#### [Excerpted data]
==*==
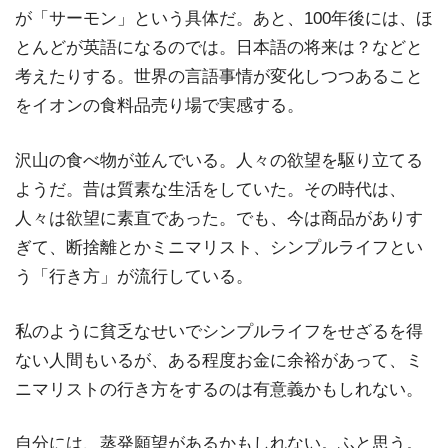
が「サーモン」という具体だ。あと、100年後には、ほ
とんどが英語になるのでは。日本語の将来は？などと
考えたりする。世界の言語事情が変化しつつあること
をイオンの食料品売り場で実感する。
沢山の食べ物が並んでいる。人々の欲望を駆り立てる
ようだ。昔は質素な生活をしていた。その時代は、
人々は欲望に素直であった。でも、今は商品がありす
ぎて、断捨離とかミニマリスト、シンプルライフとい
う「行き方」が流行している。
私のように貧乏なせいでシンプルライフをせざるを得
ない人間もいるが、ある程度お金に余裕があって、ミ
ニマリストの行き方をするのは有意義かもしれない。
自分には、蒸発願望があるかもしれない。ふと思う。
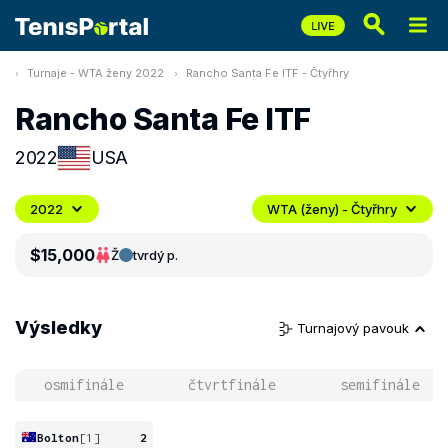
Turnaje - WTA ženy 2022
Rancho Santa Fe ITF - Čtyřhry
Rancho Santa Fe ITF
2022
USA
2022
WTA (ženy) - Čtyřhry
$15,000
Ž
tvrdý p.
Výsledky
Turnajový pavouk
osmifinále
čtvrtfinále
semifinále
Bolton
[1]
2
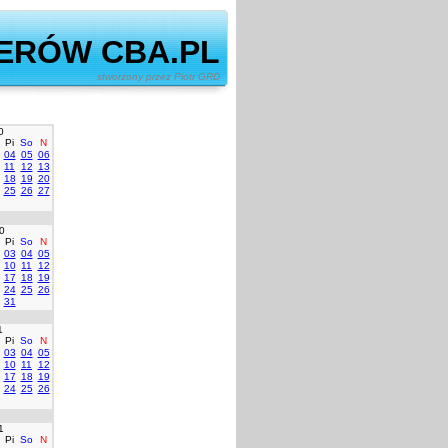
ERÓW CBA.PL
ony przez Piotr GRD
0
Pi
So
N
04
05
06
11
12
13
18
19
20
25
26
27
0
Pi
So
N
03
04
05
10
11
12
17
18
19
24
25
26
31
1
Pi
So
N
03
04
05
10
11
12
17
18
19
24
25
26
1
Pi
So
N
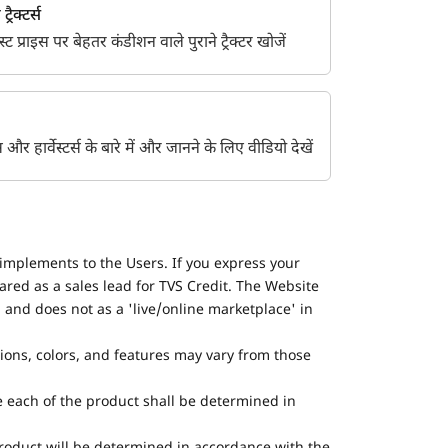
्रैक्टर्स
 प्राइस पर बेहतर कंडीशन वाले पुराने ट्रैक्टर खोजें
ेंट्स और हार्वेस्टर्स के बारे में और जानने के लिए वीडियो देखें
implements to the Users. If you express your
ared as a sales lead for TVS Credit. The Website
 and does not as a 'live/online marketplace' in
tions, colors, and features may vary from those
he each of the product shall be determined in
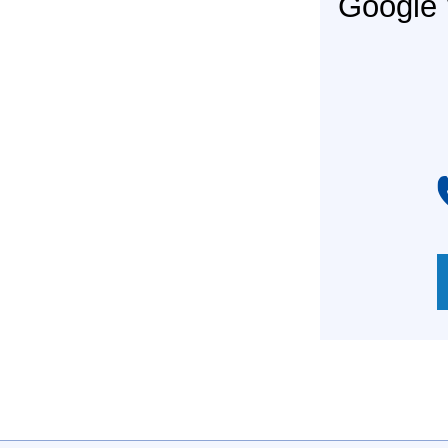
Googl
==*==
#### [What to do]
The answer is a count and nothing more: lines above that contain "Čtyřhry".

#### [Completed exercise]
2